WHAT YOU SHOULD DO:
Reproduce only the lines below from the line containing "Los reportes indican" to the line containing "наповнювачем. Необхідно налити трохи", exactly as written, with both end lines kept. Omit the pictures.

Saved entries
· · · · ·

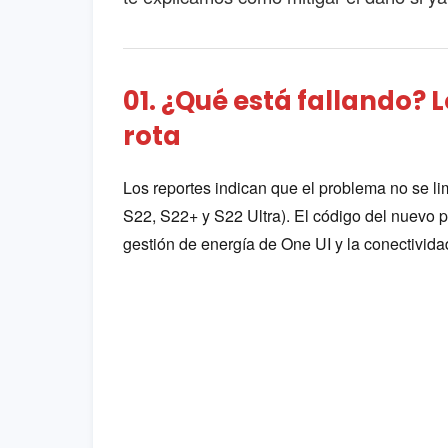
01. ¿Qué está fallando? 
rota
Los reportes indican que el problema no se lim
S22, S22+ y S22 Ultra). El código del nuevo 
gestión de energía de One UI y la conectivid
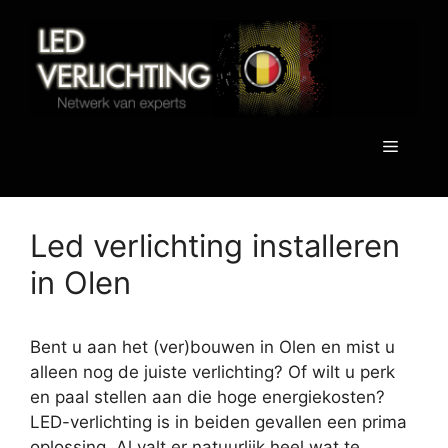
Spring
naar
de
inhoud
Menu
Led verlichting installeren
in Olen
Bent u aan het (ver)bouwen in Olen en mist u
alleen nog de juiste verlichting? Of wilt u perk
en paal stellen aan die hoge energiekosten?
LED-verlichting is in beiden gevallen een prima
oplossing. Al valt er natuurlijk heel wat te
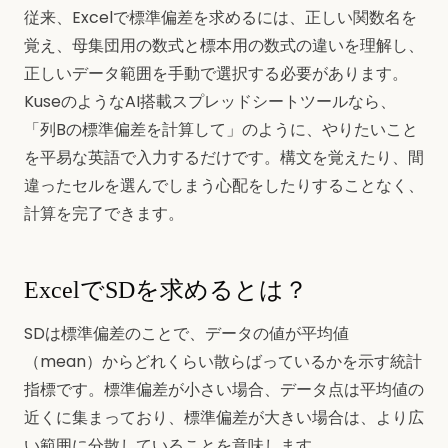
従来、Excelで標準偏差を求めるには、正しい関数名を
覚え、母集団用の数式と標本用の数式の違いを理解し、
正しいデータ範囲を手動で選択する必要があります。
KuseのようなAI搭載スプレッドシートツールなら、
「列Bの標準偏差を計算して」のように、やりたいこと
を平易な英語で入力するだけです。構文を覚えたり、間
違ったセルを選んでしまう心配をしたりすることなく、
計算を完了できます。
ExcelでSDを求めるとは？
SDは標準偏差のことで、データの値が平均値
（mean）からどれくらい散らばっているかを示す統計
指標です。標準偏差が小さい場合、データ点は平均値の
近くに集まっており、標準偏差が大きい場合は、より広
い範囲に分散していることを意味します。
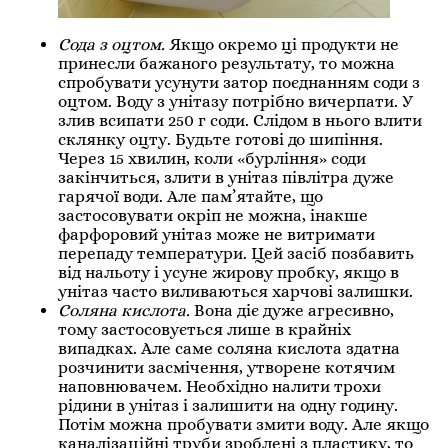
Сода з оцтом.
Якщо окремо ці продукти не
принесли бажаного результату, то можна
спробувати усунути затор поєднанням соди з
оцтом. Воду з унітазу потрібно вичерпати. У
злив всипати 250 г соди. Слідом в нього влити
склянку оцту. Будьте готові до шипіння.
Через 15 хвилин, коли «бурління» соди
закінчиться, злити в унітаз півлітра дуже
гарячої води. Але пам’ятайте, що
застосовувати окріп не можна, інакше
фарфоровий унітаз може не витримати
перепаду температури. Цей засіб позбавить
від нальоту і усуне жирову пробку, якщо в
унітаз часто виливаються харчові залишки.
Соляна кислота.
Вона діє дуже агресивно,
тому застосовується лише в крайніх
випадках. Але саме соляна кислота здатна
розчинити засмічення, утворене котячим
наповнювачем. Необхідно налити трохи
рідини в унітаз і залишити на одну годину.
Потім можна пробувати змити воду. Але якщо
каналізаційні труби зроблені з пластику, то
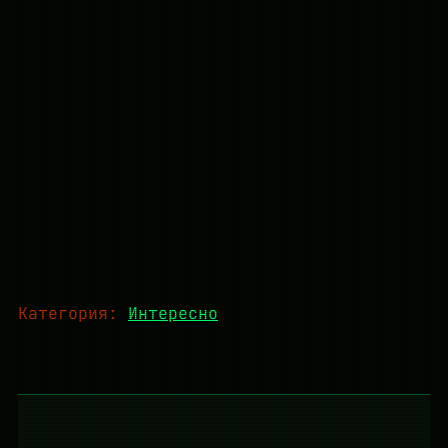
Категория:
Интересно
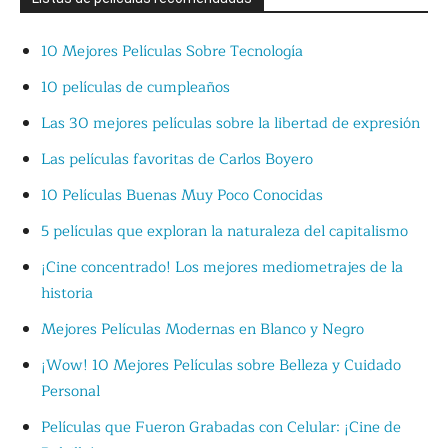
10 Mejores Películas Sobre Tecnología
10 películas de cumpleaños
Las 30 mejores películas sobre la libertad de expresión
Las películas favoritas de Carlos Boyero
10 Películas Buenas Muy Poco Conocidas
5 películas que exploran la naturaleza del capitalismo
¡Cine concentrado! Los mejores mediometrajes de la
historia
Mejores Películas Modernas en Blanco y Negro
¡Wow! 10 Mejores Películas sobre Belleza y Cuidado
Personal
Películas que Fueron Grabadas con Celular: ¡Cine de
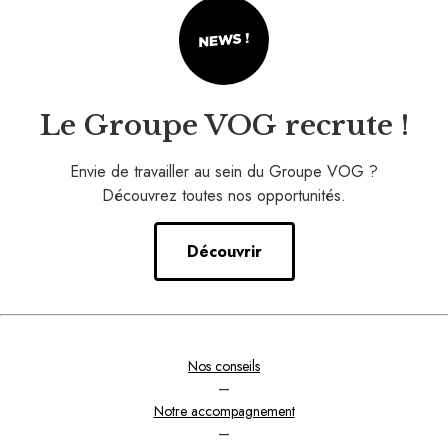
Le Groupe VOG recrute !
Envie de travailler au sein du Groupe VOG ?
Découvrez toutes nos opportunités.
Découvrir
Nos conseils
–
Notre accompagnement
–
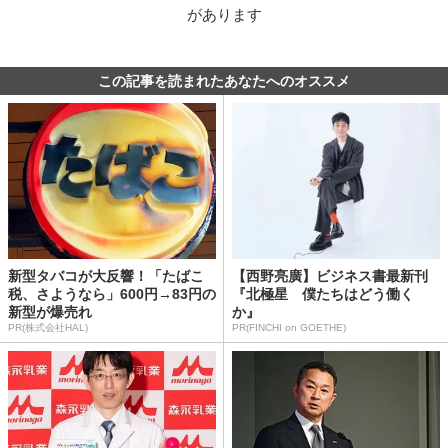
があります
この記事を読まれたあなたへのオススメ
新型タバコが大反響！「たばこ
【西野亮廣】ビジネス書最新刊
税、さようなら」600円→83円の
『北極星 僕たちはどう働く
新型が爆売れ
か』
PR(株式会社HAL)
PR(FINCHI on GOETHE)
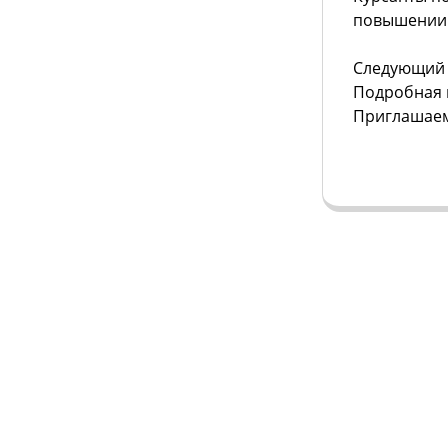
повышении 
Следующий 
Подробная 
Приглашаем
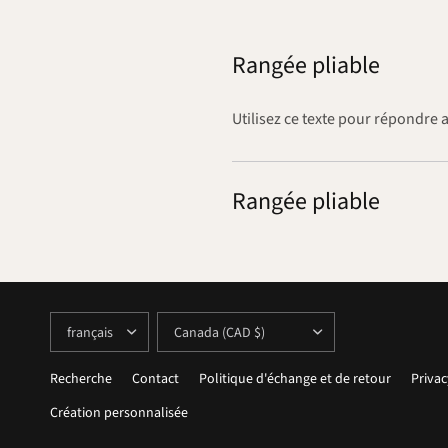
Rangée pliable
Utilisez ce texte pour répondre 
Rangée pliable
METTRE
METTRE
À
À
JOUR
JOUR
LE
LE
PAYS/LA
PAYS/LA
Recherche
Contact
Politique d'échange et de retour
Privac
RÉGION
RÉGION
Création personnalisée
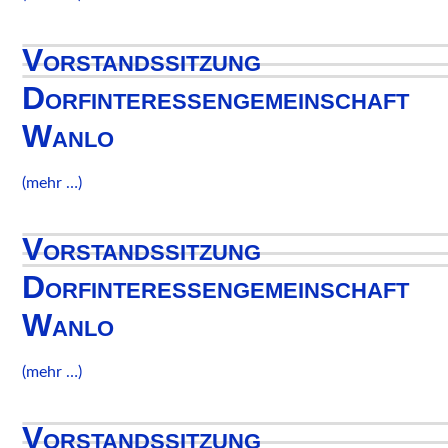
Vorstandssitzung
Dorfinteressengemeinschaft
Wanlo
(mehr …)
Vorstandssitzung
Dorfinteressengemeinschaft
Wanlo
(mehr …)
Vorstandssitzung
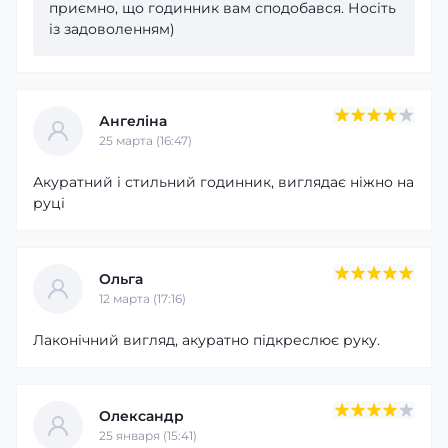
приємно, що годинник вам сподобався. Носіть
із задоволенням)
Ангеліна
25 марта (16:47)
Акуратний і стильний годинник, виглядає ніжно на
руці
Ольга
12 марта (17:16)
Лаконічний вигляд, акуратно підкреслює руку.
Олександр
25 января (15:41)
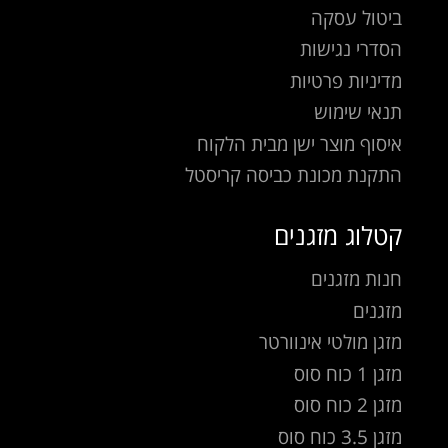
ביטול עסקה
הסדרי נגישות
מדיניות פרטיות
תנאי שימוש
איסוף מוצר ישן מבית הלקוח
התקנת מכונת כביסה קריסטל
קטלוג מזגנים
חנות מזגנים
מזגנים
מזגן מולטי אינוורטר
מזגן 1 כוח סוס
מזגן 2 כוח סוס
מזגן 3.5 כוח סוס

· · · · ·

ANSWER SPACE:
Los reportes indican que el problema no se lim
S22, S22+ y S22 Ultra). El código del nuevo 
gestión de energía de One UI y la conectivid
Spring
naar
de
inhoud
Menu
Led verlichting installeren
in Olen
Bent u aan het (ver)bouwen in Olen en mist u
alleen nog de juiste verlichting? Of wilt u perk
en paal stellen aan die hoge energiekosten?
LED-verlichting is in beiden gevallen een prima
oplossing. Al valt er natuurlijk heel wat te
従来、Excelで標準偏差を求めるには、正しい関数名を
覚え、母集団用の数式と標本用の数式の違いを理解し、
正しいデータ範囲を手動で選択する必要があります。
KuseのようなAI搭載スプレッドシートツールなら、
「列Bの標準偏差を計算して」のように、やりたいこと
を平易な英語で入力するだけです。構文を覚えたり、間
違ったセルを選んでしまう心配をしたりすることなく、
計算を完了できます。
ExcelでSDを求めるとは？
SDは標準偏差のことで、データの値が平均値
（mean）からどれくらい散らばっているかを示す統計
指標です。標準偏差が小さい場合、データ点は平均値の
近くに集まっており、標準偏差が大きい場合は、より広
い範囲に分散していることを意味します。
Сода з оцтом.
Якщо окремо ці продукти не
принесли бажаного результату, то можна
спробувати усунути затор поєднанням соди з
оцтом. Воду з унітазу потрібно вичерпати. У
злив всипати 250 г соди. Слідом в нього влити
склянку оцту. Будьте готові до шипіння.
Через 15 хвилин, коли «бурління» соди
закінчиться, злити в унітаз півлітра дуже
гарячої води. Але пам’ятайте, що
застосовувати окріп не можна, інакше
фарфоровий унітаз може не витримати
перепаду температури. Цей засіб позбавить
від нальоту і усуне жирову пробку, якщо в
унітаз часто виливаються харчові залишки.
Соляна кислота.
Вона діє дуже агресивно,
тому застосовується лише в крайніх
випадках. Але саме соляна кислота здатна
розчинити засмічення, утворене котячим
наповнювачем. Необхідно налити трохи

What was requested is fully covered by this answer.